Methods Inf Med 2016; 55(02): 125-135
DOI: 10.3414/ME15-01-0082
Original Articles
Schattauer GmbH

Integrated Data Repository Toolkit (IDRT)

A Suite of Programs to Facilitate Health Analytics on Heterogeneous Medical Data
C. R. K. D. Bauer*
1   Department of Medical Informatics, University Medical Center Göttingen, Göttingen, Germany
,
T. Ganslandt*
2   Medical Center for Information and Communication Technology, Erlangen University Hospital, Erlangen, Germany
3   Chair of Medical Informatics, Friedrich-Alexander-University of Erlangen-Nuremberg, Erlangen, Germany
,
B. Baum
1   Department of Medical Informatics, University Medical Center Göttingen, Göttingen, Germany
,
J. Christoph
3   Chair of Medical Informatics, Friedrich-Alexander-University of Erlangen-Nuremberg, Erlangen, Germany
,
I. Engel
3   Chair of Medical Informatics, Friedrich-Alexander-University of Erlangen-Nuremberg, Erlangen, Germany
,
M. Löbe
4   Institute for Medical Informatics, Statistics and Epidemiology (IMISE), University Leipzig, Leipzig, Germany
,
S. Mate
3   Chair of Medical Informatics, Friedrich-Alexander-University of Erlangen-Nuremberg, Erlangen, Germany
,
S. Stäubert
4   Institute for Medical Informatics, Statistics and Epidemiology (IMISE), University Leipzig, Leipzig, Germany
,
J. Drepper
5   TMF – Technology, Methods, and Infrastructure for Networked Medical Research, Berlin, Germany
,
H.-U. Prokosch
2   Medical Center for Information and Communication Technology, Erlangen University Hospital, Erlangen, Germany
3   Chair of Medical Informatics, Friedrich-Alexander-University of Erlangen-Nuremberg, Erlangen, Germany
,
A. Winter
4   Institute for Medical Informatics, Statistics and Epidemiology (IMISE), University Leipzig, Leipzig, Germany
,
U. Sax
1   Department of Medical Informatics, University Medical Center Göttingen, Göttingen, Germany
› Author Affiliations
Further Information

Publication History

received: 03 July 2015

accepted: 09 November 2015

Publication Date:
08 January 2018 (online)

Summary

Background: In recent years, research data warehouses moved increasingly into the focus of interest of medical research. Nevertheless, there are only a few center-independent infrastructure solutions available. They aim to provide a consolidated view on medical data from various sources such as clinical trials, electronic health records, epidemiological registries or longitudinal cohorts. The i2b2 framework is a well-established solution for such repositories, but it lacks support for importing and integrating clinical data and metadata.

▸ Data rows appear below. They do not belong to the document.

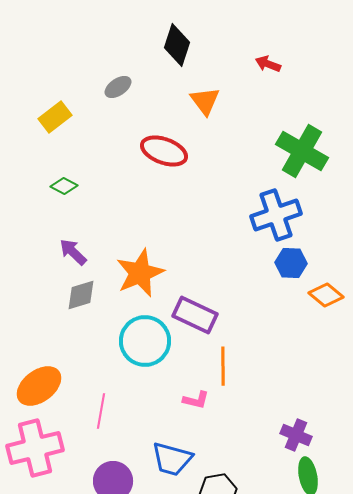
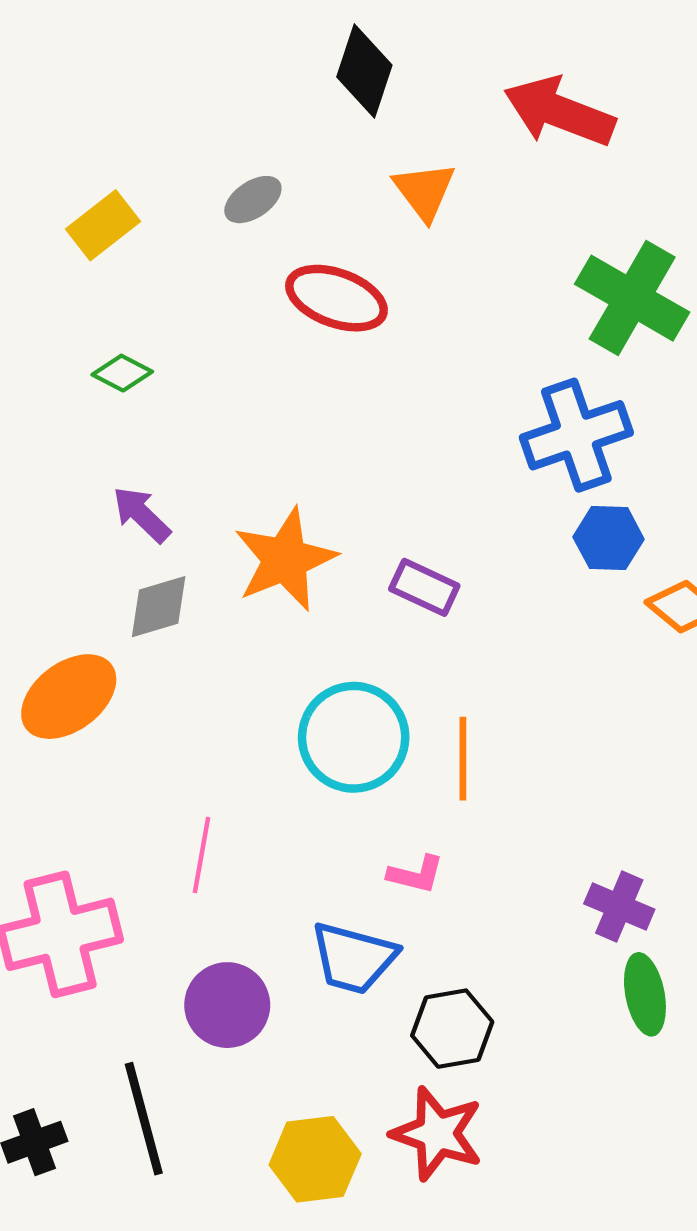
red arrow: (268, 64) -> (559, 112), size x2.0
gray ellipse: (118, 87) -> (253, 200), moved
purple rectangle: (195, 315) -> (424, 587), moved, size x0.7
cyan circle: (145, 341) -> (354, 737), moved
orange ellipse: (39, 386) -> (69, 697), moved
pink L-shape: (196, 400) -> (416, 874), moved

Objectives: The goal of this project was to develop a platform for easy integration and administration of data from heterogeneous sources, to provide capabilities for linking them to medical terminologies and to allow for transforming and mapping of data streams for user-specific views.

Methods: A suite of three tools has been developed: the i2b2 Wizard for simplifying administration of i2b2, the IDRT Import and Mapping Tool for loading clinical data from various formats like CSV, SQL, CDISC ODM or biobanks and the IDRT i2b2 Web Client Plugin for advanced export options. The Import and Mapping Tool also includes an ontology editor for rearranging and mapping patient data and structures as well as annotating clinical data with medical terminologies, primarily those used in Germany (ICD-10-GM, OPS, ICD-O, etc.).

Results: With the three tools functional, new i2b2-based research projects can be created, populated and customized to researcher’s needs in a few hours. Amalgamating data and metadata from different databases can be managed easily. With regards to data privacy a pseudonymization service can be plugged in. Using common ontologies and reference terminologies rather than project-specific ones leads to a consistent understanding of the data semantics.

Conclusions: i2b2’s promise is to enable clinical researchers to devise and test new hypothesis even without a deep knowledge in statistical programing. The approach pre -sented here has been tested in a number of scenarios with millions of observations and tens of thousands of patients. Initially mostly observant, trained researchers were able to construct new analyses on their own. Early feedback indicates that timely and extensive access to their “own” data is appreciated most, but it is also lowering the barrier for other tasks, for instance checking data quality and completeness (missing data, wrong coding).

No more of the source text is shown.